Schemas
XML 2003 session report: Namespace Routing Language
17:28, 22 Dec 2003 UTC | Uche Ogbuji

10 December 2003 at XML 2003 in Philadelphia...

James Clark followed a block of sessions on ISO Document Schema Definition Languages (DSDL) (ISO/IEC JTC 1 SC 34 WG 1) with a presentation on Namespace Routing Language (NRL), which is a key contribution to DSDL Part 4: "Selection of validation candidates".

Clark began his presentation by framing the issues leading to NRL claiming there is a significant cost to namespaces, and also that it is very important to have a diversity of available XML schema languages. He said that NRL tried to redeem some of the cost of namespaces by using them to divide-and-conquer schema problems, using the best independent schema in the next schema language to address each sub-problem.

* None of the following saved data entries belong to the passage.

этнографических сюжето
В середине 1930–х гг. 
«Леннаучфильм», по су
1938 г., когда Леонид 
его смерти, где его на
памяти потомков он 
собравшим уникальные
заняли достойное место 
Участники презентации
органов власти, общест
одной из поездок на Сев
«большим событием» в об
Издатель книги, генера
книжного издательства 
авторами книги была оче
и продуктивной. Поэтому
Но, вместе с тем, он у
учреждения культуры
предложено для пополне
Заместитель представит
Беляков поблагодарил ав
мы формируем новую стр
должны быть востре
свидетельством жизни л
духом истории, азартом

NRL identifies groups of elements and attributes based on namespaces. The developer specifies a schema for validating each group. The data model for the entire XML document to be processed is a tree of trees. The big tree is divided into "sections", which must be subtrees. This division uses a simple set of rules considering the relative subtree for each element and its namespace compared to that of its parents. Sections can also be applied against attributes according to whether they have the same namespace as its owner element, allowing for processing of what some call "global attributes".

The NRL schema language defines a set of rules for sectioning documents and instructions for executing validation on each section. Rules can invoke validation against multiple schemata in multiple languages, and they can be constructed to handle otherwise unspecified namespaces, say for extremely lax or extremely strict processing.

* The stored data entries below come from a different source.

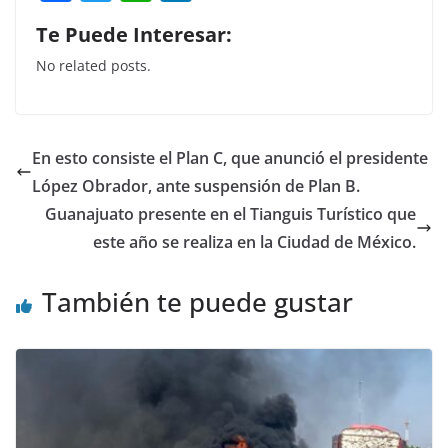
a
w
h
n
Te Puede Interesar:
c
itt
at
k
No related posts.
e
er
s
e
b
A
dI
o
p
n
En esto consiste el Plan C, que anunció el presidente
o
p
López Obrador, ante suspensión de Plan B.
k
Guanajuato presente en el Tianguis Turístico que
este año se realiza en la Ciudad de México.
También te puede gustar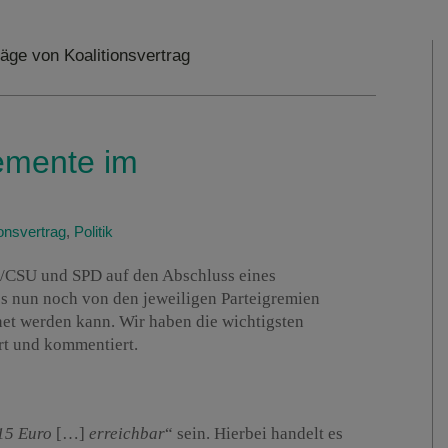
äge von Koalitionsvertrag
lemente im
ionsvertrag
,
Politik
U/CSU und SPD auf den Abschluss eines
ss nun noch von den jeweiligen Parteigremien
net werden kann. Wir haben die wichtigsten
rt und kommentiert.
15 Euro
[…]
erreichbar
“ sein. Hierbei handelt es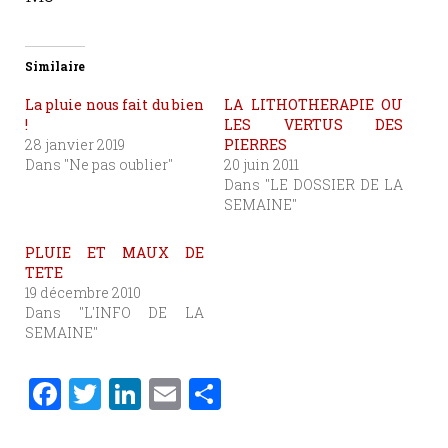
Similaire
La pluie nous fait du bien
LA LITHOTHERAPIE OU
!
LES VERTUS DES
28 janvier 2019
PIERRES
Dans "Ne pas oublier"
20 juin 2011
Dans "LE DOSSIER DE LA
SEMAINE"
PLUIE ET MAUX DE
TETE
19 décembre 2010
Dans "L'INFO DE LA
SEMAINE"
F
T
Li
E
P
a
w
n
m
ar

NRL supports modes similar to those in XSLT (in fact the overall processing model is much like that in XSLT). Actions can specify modes to be used for processing children of th context element. NRL also supports explicit setting of context, which allows for processing patterns that can't be expressed with modes alone. For example, one could specify a rule for processing any RDF/XML only if it was contained within an XHTML head element.

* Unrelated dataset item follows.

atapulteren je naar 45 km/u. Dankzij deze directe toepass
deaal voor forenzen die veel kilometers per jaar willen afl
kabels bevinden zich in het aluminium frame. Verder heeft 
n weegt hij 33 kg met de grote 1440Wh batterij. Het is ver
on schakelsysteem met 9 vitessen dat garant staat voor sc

NRL is designed for streaming implementation, though a subschema language might enforce building of a subtree in memory. SAX is the basis of the implementation of NRL in the open-source RELAX NG processor Jing.

Clark said that NRL allows developers to extend schemata without forcing them to insert thickets of wildcard expressions at each turn in order to support expansion and modularity. The developer can concentrate on what each subschema needs to know about and express the union thereof with other schemata using NRL. He suggested that NRL could be a seed for not just validating multi-namespace documents but also for processing them.

NRL is the main input to Namespace-based Validation Dispatching Language (NVDL), the language being developed in ISO DSDL Part 4. In response to a question Clark said that NVDL adds minor features such as anonymous modes to NRL, and is pretty much a superset of NRL. Another question from the audience was how the Post Schema Validation Infoset (PSVI) is handled when WXS is used to validate subtrees in NRL. Clark responded: "In the DSDL world view, there is no PSVI. The output of validation is purely error information."